Continuing high oil prices did not affect the steady trend of China's economy
After the price of international crude oil futures surpassed $100 earlier this year, it hit a new record high of $120.36 per barrel on the 5th. As a major oil importer with over 50% dependence on foreign oil, how will these rising prices affect China's economic performance? To explore this, the author interviewed several experts and scholars.
The international oil price has continued to climb, breaking through $120 per barrel for the first time due to ongoing security concerns in key OPEC countries such as Iraq, Iran, and Nigeria. This has also led to a decline in the U.S. dollar against the euro.
According to Dan Weiguo, director of the Institute of Economics and Technology at China National Petroleum Corporation, the surge in oil prices since the second half of last year has been driven by strong demand from emerging economies, limited output from resource-rich nations, a weaker U.S. dollar, and an influx of speculative capital into commodity markets.
Wang Jian, secretary-general of the China Macroeconomics Committee under the National Development and Reform Commission, noted that with the ongoing subprime mortgage crisis, the weak dollar policy is unlikely to change soon. This means that commodities, especially oil, will remain a prime target for speculation, keeping prices elevated for the foreseeable future.
It’s clear that high oil prices are putting pressure on China’s economy. However, many experts believe that while there is pressure, the overall growth of China’s economy remains stable.

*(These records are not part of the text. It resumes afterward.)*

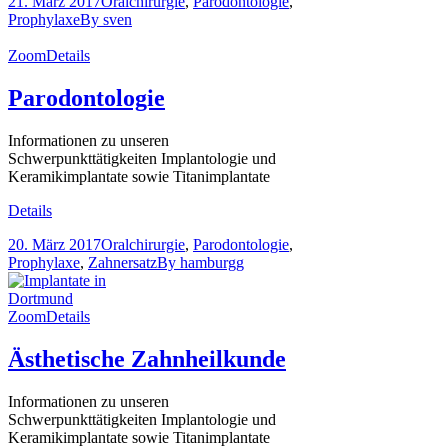
21. März 2017
Oralchirurgie
,
Parodontologie
,
Prophylaxe
By
sven
Zoom
Details
Parodontologie
Informationen zu unseren
Schwerpunkttätigkeiten Implantologie und
Keramikimplantate sowie Titanimplantate
Details
20. März 2017
Oralchirurgie
,
Parodontologie
,
Prophylaxe
,
Zahnersatz
By
hamburgg
Zoom
Details
Ästhetische Zahnheilkunde
Informationen zu unseren
Schwerpunkttätigkeiten Implantologie und
Keramikimplantate sowie Titanimplantate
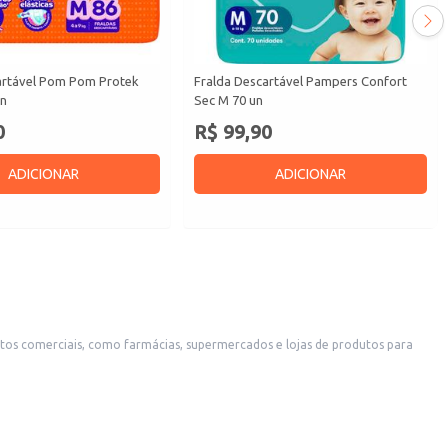
artável Pom Pom Protek
Fralda Descartável Pampers Confort
un
Sec M 70 un
0
R$ 99,90
ADICIONAR
ADICIONAR
os comerciais, como farmácias, supermercados e lojas de produtos para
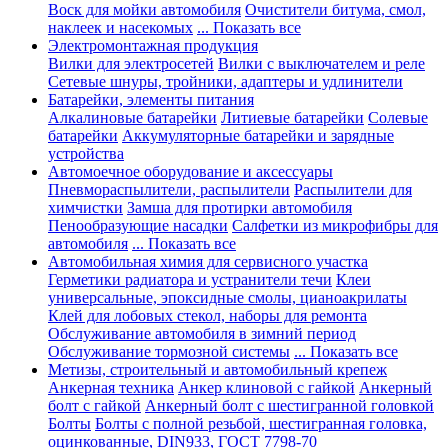
Воск для мойки автомобиля
Очистители битума, смол,
наклеек и насекомых
... Показать все
Электромонтажная продукция
Вилки для электросетей
Вилки с выключателем и реле
Сетевые шнуры, тройники, адаптеры и удлинители
Батарейки, элементы питания
Алкалиновые батарейки
Литиевые батарейки
Солевые
батарейки
Аккумуляторные батарейки и зарядные
устройства
Автомоечное оборудование и аксессуары
Пневмораспылители, распылители
Распылители для
химчистки
Замша для протирки автомобиля
Пенообразующие насадки
Салфетки из микрофибры для
автомобиля
... Показать все
Автомобильная химия для сервисного участка
Герметики радиатора и устранители течи
Клеи
универсальные, эпоксидные смолы, цианоакрилаты
Клей для лобовых стекол, наборы для ремонта
Обслуживание автомобиля в зимний период
Обслуживание тормозной системы
... Показать все
Метизы, строительный и автомобильный крепеж
Анкерная техника
Анкер клиновой с гайкой
Анкерный
болт с гайкой
Анкерный болт с шестигранной головкой
Болты
Болты с полной резьбой, шестигранная головка,
оцинкованные, DIN933, ГОСТ 7798-70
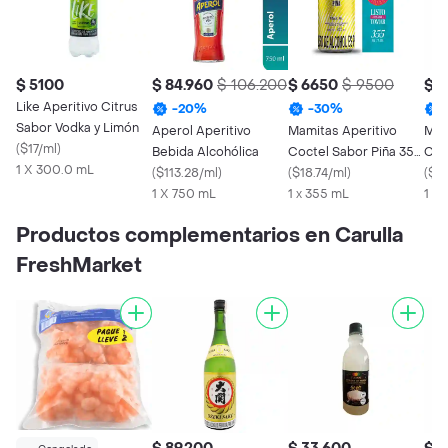
$ 5100
$ 84.960
$ 106.200
$ 6650
$ 9500
$ 
Like Aperitivo Citrus
-
20
%
-
30
%
Sabor Vodka y Limón
Aperol Aperitivo
Mamitas Aperitivo
Mam
(
$17/ml
)
Bebida Alcohólica
Coctel Sabor Piña 355
Coc
1 X 300.0 mL
(
$113.28/ml
)
mL
(
$18.74/ml
)
(
$18
1 X 750 mL
1 x 355 mL
1 x
Productos complementarios en Carulla
FreshMarket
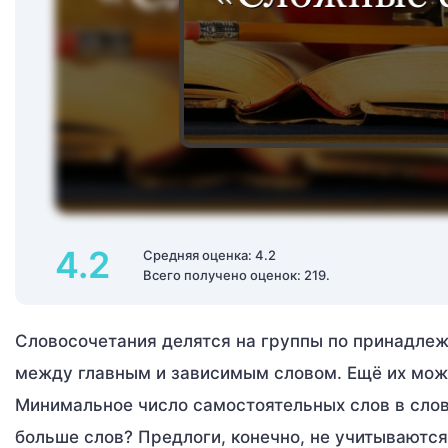
4.2
Средняя оценка: 4.2
Всего получено оценок: 219.
Словосочетания делятся на группы по принадлежн
между главным и зависимым словом. Ещё их можно
Минимальное число самостоятельных слов в сло
больше слов? Предлоги, конечно, не учитываются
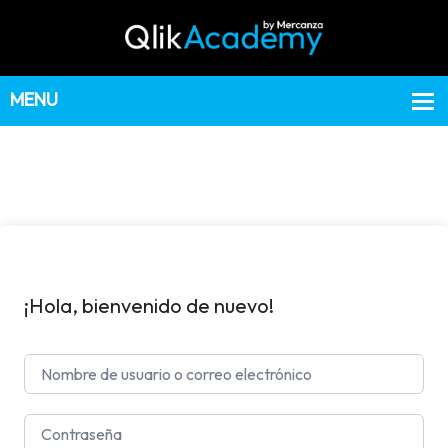
¡Hola, bienvenido de nuevo!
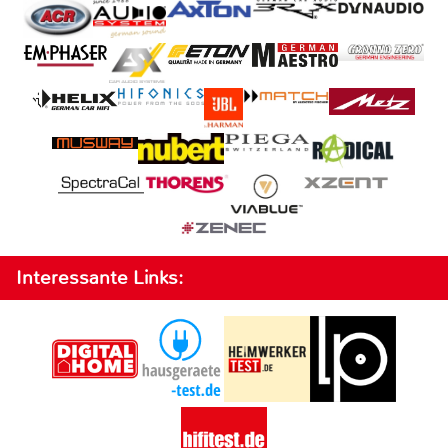
Interessante Links:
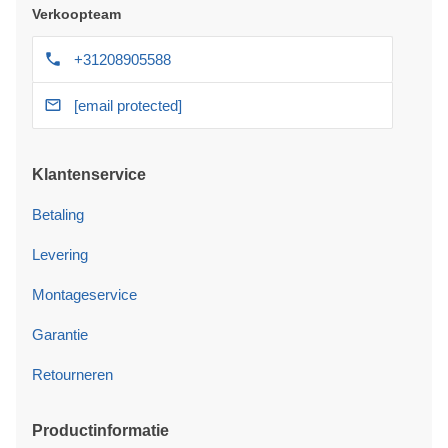
Verkoopteam
+31208905588
[email protected]
Klantenservice
Betaling
Levering
Montageservice
Garantie
Retourneren
Productinformatie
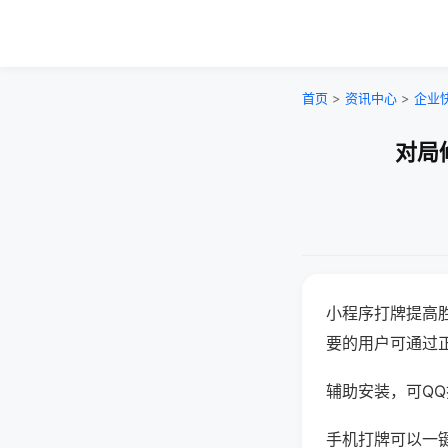
首页
>
资讯中心
>
企业
对局
小程序打牌提高
要的用户可通过
辅助安装，可QQ搜
手机打牌可以一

Wang pointed out that as a developing country, China relies heavily on energy-intensive industries to drive growth, and with urbanization accelerating, oil consumption continues to rise. This makes the economy more vulnerable to the impact of high oil prices.
The most direct effect of high oil prices is increased import costs. According to the General Administration of Customs, China imported 44.95 million tons of crude oil in the first quarter of this year, up 14.9% year-on-year. Net imports of refined oil reached 5.47 million tons, a 31.8% increase compared to the same period last year. The trade deficit caused by these imports totaled nearly $33.1 billion.

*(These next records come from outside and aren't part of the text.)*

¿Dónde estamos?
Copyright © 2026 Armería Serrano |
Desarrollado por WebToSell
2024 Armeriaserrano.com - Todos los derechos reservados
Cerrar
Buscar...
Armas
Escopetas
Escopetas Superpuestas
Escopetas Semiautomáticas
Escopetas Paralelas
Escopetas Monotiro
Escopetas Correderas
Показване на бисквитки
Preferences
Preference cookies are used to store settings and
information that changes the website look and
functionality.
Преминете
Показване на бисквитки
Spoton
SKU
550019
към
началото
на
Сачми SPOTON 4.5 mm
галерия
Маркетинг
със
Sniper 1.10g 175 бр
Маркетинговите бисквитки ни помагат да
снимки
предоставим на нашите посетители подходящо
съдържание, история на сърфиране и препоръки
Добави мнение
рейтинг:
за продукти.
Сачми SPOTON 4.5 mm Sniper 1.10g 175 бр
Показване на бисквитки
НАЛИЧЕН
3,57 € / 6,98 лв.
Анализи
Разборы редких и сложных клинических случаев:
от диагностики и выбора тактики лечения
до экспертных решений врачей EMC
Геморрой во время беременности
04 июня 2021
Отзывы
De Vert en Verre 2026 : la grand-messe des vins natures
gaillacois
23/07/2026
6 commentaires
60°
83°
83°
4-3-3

Wang also emphasized that as a basic energy product, the rising cost of oil is pushing up China’s industrial ex-factory prices (PPI), increasing inflationary pressures. According to data from the National Bureau of Statistics, crude oil prices rose by 37.9% year-on-year in March. Gasoline, diesel, and kerosene prices increased by 9.9%, 10.9%, and 12.1% respectively, while butadiene rubber prices jumped 20.7%. From January to March, China’s PPI rose by 6.9%, and raw material, fuel, and power purchase prices increased by 9.8%.
To curb inflation, China has not adjusted its refined oil retail prices since November last year. However, as domestic crude oil prices have diverged further from international levels, refining companies have suffered losses, leading to shutdowns or reduced operations, particularly among local refineries. This has resulted in tight oil supplies in some regions across the country.
In the first quarter, China’s petrochemical industry recorded its first profit decline since 2001. China National Petroleum Corporation and Sinopec saw their net profits fall by 12.6% and 65.78%, respectively, due to refining losses.
Experts agree that shifting toward a more sustainable economic model is essential. Despite the rising oil prices, China’s oil consumption continues to grow. According to the China Petroleum and Chemical Industry Association, apparent refined oil consumption in the first quarter rose by 16.5% year-on-year, a record increase. Crude oil consumption also grew by 8%, 2.5 percentage points faster than the same period last year.
Zhou Dadi, a researcher at the National Development and Reform Commission’s Energy Research Institute, stressed that as a major oil consumer, China must accelerate economic restructuring, implement energy-saving measures, and promote a more efficient energy structure to cope with the challenges posed by high oil prices.
Wang Jian believes that in the long term, China should establish pricing and fiscal policies that support industrial restructuring, ensuring that high oil price signals reach the market quickly and drive changes in energy consumption and industrial structures.